The difference of course being that machines are much more powerful nowadays than they were 10, and even 5 years ago, and really don't need to worry about this; is saving 3 - 30 nano-seconds of processing really worthwhile? Nope, definitely not. The most interesting benches there are the last two of the single vs double tests. I'm a little surprised that \$ indicates a slower parse than the $ alone, which almost looks like they are evaluating it from the inside out instead of the outside in.

So really, it simply comes down to a personal preference on this; choose one and stick with it. Chances are you'll never need to script PHP on a legacy machine.
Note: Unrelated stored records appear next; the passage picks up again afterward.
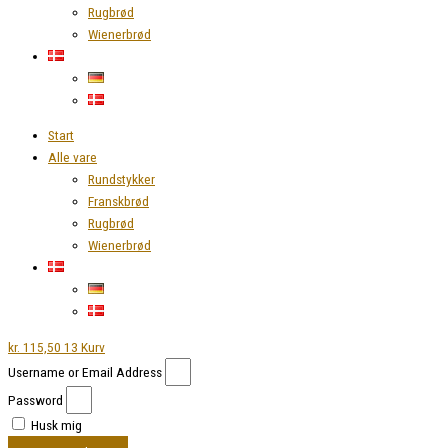
Rugbrød
Wienerbrød
Start
Alle vare
Rundstykker
Franskbrød
Rugbrød
Wienerbrød
kr.
115,50
13
Kurv
Username or Email Address
Password
Husk mig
Mine is to stick with the single quotations (I remember back to my 16MB web server back in the day on a P2 300, optimization really did a lot back then), and so I will continue to recommend the use of single.

One thing to mention about these benches. Some of them need to be taken with a grain of salt. They have a test for $obj = $someClass->f() vs. $obj =& $someClass->f() , but the usage of return by reference isn't acknowledge as the reasoning. If the result is returned by reference, than it must act as a reference. Since they don't mention the PHP version in use, the & should for sure be omitted in PHP5 UNLESS the method itself is slated as a return-by-reference method (ie: public function &f()); the only thing that is always returned by reference in PHP5+ is objects; PHP4 on the other hand would need to act a reference even if the returned result is an object. Otherwise, PHP's copy-on-write techniques make standard non-reference assignments as references useless as there will be no extra consumed memory until the variable has been rewritten (if that makes sense >.<).

That out of the way, as Dormilich mentioned, we do need to see your updated code to determine where the problem now lies.